Большинство маминых детских книг были изданы в 1930-е годы. В том числе и «Рассказ о великом плане» Ильина. Эта знаменитая книжка поражала меня прежде всего своим конструктивистским дизайном (хотя я, разумеется, этих слов тогда не знал). Попросту говоря, она была совершенно не похожа ни на какие другие детские книги в нашем доме. Правда, я уже смутно понимал, что она напоминает некоторые взрослые книги, например, тоненький сборник стихов с загадочным названием «Пушторг».
Фотоколлажи, использованные в книге Ильина, вызывали у меня восхищение. Они и сформировали в моем сознании первый образ Америки, которая в книге Ильина называлась САСШ – Северо-Американские Соединенные Штаты, как было принято писать до войны. Собственно, я впервые услышал об Америке, когда пошел спрашивать у мамы, что означает эта аббревиатура.
Из книги Ильина я понял, что САСШ – очень большая и богатая страна, жившая по каким-то совершенно другим правилам, чем СССР. В САСШ было несколько неимоверно богатых толстых людей в черных костюмах и шляпах, а все остальные были шахтеры. Хотя ничего хорошего в этой стране не было, но СССР почему-то надо было эти самые САСШ догонять. Тут я чувствовал какую-то неувязку: почему их надо догонять, если они такие плохие? Между тем и в газетах, и по радио продолжали звучать всё те же призывы, что еще больше укрепляло мой полуосознанный скептицизм.
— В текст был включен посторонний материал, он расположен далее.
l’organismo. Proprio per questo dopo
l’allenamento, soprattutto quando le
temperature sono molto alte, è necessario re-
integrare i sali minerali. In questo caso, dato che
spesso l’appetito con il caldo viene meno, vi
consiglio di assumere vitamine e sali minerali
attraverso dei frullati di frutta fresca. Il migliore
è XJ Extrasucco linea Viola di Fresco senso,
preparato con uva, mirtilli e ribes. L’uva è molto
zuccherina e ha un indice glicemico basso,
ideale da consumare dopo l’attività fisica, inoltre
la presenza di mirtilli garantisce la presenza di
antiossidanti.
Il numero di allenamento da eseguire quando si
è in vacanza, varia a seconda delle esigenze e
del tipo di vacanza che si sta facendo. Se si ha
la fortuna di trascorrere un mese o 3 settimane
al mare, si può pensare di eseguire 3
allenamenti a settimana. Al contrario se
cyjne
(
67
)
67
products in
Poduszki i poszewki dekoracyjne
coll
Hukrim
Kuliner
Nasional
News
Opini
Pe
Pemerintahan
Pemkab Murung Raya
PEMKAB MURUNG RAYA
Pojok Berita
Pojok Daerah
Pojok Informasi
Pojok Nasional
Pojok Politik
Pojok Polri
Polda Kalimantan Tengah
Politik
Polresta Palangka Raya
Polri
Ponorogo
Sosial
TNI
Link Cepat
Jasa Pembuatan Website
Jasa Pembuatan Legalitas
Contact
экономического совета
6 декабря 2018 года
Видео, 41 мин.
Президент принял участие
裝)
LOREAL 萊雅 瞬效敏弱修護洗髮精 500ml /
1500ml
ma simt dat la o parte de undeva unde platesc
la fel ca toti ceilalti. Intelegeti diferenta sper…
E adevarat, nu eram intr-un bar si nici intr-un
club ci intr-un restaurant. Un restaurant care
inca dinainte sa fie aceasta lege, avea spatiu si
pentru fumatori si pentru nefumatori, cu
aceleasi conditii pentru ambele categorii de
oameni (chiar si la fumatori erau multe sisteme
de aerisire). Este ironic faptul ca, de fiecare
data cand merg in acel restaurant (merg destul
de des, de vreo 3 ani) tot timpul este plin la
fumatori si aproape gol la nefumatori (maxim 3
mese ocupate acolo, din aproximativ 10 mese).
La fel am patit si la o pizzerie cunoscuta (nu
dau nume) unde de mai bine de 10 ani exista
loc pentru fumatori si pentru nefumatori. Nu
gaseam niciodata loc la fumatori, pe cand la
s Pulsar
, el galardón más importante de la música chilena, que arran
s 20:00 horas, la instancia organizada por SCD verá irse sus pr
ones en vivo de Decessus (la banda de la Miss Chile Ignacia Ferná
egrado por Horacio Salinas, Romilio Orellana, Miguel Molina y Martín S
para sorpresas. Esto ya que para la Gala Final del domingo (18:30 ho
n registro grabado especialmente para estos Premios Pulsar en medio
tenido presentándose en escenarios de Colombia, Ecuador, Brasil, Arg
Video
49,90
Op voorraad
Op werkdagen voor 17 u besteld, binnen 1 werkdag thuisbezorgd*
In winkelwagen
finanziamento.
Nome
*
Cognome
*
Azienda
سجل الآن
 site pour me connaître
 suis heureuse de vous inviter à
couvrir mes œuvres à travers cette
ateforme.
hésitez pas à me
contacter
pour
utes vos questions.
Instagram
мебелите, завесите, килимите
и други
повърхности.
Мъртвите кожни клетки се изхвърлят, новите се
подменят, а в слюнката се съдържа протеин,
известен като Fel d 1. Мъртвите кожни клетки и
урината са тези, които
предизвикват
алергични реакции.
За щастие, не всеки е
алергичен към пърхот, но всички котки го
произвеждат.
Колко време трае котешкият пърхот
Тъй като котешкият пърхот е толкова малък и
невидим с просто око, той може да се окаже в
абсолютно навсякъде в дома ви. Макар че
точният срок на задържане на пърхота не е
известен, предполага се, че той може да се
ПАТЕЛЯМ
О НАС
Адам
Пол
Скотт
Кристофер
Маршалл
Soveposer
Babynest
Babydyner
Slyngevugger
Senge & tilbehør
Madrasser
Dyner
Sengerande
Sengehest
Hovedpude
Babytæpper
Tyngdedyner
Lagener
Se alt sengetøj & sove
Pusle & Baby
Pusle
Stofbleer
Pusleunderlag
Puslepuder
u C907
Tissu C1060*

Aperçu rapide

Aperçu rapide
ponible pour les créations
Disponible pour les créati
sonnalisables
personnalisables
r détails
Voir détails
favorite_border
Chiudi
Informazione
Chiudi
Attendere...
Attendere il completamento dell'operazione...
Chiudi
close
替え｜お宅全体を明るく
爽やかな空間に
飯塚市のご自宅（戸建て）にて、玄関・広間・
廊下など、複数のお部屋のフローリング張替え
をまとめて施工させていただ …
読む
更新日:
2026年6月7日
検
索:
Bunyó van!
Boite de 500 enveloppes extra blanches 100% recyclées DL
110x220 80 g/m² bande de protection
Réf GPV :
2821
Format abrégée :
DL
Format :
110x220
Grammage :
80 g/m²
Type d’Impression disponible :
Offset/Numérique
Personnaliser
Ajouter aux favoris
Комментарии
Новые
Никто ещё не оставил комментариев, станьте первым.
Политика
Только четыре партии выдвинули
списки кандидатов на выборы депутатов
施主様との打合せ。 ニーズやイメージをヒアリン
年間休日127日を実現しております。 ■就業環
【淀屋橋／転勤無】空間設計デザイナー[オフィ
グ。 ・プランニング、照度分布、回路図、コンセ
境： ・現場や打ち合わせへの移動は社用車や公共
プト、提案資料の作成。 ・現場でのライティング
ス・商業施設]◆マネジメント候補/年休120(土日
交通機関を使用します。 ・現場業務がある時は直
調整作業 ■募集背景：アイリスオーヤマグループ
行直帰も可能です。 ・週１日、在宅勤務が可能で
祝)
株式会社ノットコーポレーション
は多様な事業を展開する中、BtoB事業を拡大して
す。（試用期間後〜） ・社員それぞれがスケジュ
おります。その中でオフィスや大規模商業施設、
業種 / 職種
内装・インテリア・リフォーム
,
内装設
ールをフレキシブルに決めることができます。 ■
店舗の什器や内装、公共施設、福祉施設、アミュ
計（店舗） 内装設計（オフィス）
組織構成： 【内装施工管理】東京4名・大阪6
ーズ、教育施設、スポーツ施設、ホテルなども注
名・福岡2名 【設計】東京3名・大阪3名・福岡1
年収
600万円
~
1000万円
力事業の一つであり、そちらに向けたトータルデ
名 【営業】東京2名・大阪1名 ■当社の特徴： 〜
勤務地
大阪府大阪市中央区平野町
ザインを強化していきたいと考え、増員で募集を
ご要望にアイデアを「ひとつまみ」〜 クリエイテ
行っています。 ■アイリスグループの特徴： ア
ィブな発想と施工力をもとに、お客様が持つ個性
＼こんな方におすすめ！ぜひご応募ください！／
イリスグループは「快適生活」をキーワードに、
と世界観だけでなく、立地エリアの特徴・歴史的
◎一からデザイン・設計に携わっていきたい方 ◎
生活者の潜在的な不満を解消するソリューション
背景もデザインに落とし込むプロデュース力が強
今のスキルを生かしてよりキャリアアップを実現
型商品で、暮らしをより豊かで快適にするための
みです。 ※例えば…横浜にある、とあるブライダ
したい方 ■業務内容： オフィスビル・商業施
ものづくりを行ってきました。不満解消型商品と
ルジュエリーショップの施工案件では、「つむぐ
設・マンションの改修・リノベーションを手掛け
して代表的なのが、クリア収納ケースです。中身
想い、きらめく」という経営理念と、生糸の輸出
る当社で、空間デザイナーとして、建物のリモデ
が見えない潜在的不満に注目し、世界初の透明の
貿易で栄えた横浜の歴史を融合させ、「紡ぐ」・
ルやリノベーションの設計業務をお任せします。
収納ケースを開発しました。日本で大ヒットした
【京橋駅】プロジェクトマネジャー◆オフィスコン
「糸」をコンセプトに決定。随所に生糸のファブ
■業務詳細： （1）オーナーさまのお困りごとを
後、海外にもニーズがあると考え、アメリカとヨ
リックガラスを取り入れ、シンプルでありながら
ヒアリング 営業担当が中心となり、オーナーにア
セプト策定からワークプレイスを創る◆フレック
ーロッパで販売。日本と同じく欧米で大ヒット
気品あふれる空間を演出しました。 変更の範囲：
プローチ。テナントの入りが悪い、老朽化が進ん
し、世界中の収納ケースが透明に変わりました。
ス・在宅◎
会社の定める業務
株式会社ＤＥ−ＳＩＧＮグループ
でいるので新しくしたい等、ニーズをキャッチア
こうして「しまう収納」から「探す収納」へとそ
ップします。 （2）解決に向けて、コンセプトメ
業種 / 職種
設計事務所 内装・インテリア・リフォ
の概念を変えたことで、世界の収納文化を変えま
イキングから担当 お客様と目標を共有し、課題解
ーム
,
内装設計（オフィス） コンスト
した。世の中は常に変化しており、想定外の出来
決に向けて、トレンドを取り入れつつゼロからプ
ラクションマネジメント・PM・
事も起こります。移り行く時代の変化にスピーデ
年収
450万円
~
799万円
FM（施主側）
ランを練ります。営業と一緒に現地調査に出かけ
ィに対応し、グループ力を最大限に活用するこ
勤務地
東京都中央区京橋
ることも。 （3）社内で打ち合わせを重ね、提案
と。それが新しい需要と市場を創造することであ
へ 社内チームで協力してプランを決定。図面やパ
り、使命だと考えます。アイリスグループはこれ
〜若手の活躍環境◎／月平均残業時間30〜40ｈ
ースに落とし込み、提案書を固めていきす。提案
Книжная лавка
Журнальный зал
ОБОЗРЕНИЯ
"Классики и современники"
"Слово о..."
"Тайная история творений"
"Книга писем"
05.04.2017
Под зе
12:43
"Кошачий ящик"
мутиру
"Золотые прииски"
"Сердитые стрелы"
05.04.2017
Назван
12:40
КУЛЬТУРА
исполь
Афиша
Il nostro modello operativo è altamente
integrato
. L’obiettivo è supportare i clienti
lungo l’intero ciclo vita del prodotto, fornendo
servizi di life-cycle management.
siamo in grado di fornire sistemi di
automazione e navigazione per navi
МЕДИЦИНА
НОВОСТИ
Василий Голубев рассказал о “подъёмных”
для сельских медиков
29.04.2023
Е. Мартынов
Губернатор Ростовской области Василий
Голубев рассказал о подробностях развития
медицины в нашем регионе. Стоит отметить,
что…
Мое недоумение вызвал еще один, на этот раз вполне конкретный факт, описанный в книге Ильина. Автор сообщал, что фермеры во время депрессии сливали молоко в реки, в то время как в городах Америки стояли очереди за молоком и хлебом. Это явление американской жизни я искренне осуждал.
Я вспоминал эти молочные реки много лет спустя, когда вырос и начал работать в биохимической лаборатории. Всем сотрудникам полагалось за вредность (работу с радиоактивными и ядовитыми веществами) пол-литра молока в день. Это молоко почти никто не пил. Его привозили в дырявых пакетах, оно сочилось на пол, заливало полки в холодильниках. Там молоко и скисало. Брать его домой было опасно – какой-нибудь пакет обязательно начинал течь посередине вагона метро, вызывая понятное возмущение пассажиров.
Как я узнал впоследствии, книга Ильина тут же была издана в США и в Англии, а потом неоднократно переиздавалась: для левых на Западе это был бесценный источник пропаганды. Кроме того, Запад восторгался конструктивистским дизайном книги, который в самом СССР вскоре оказался под запретом.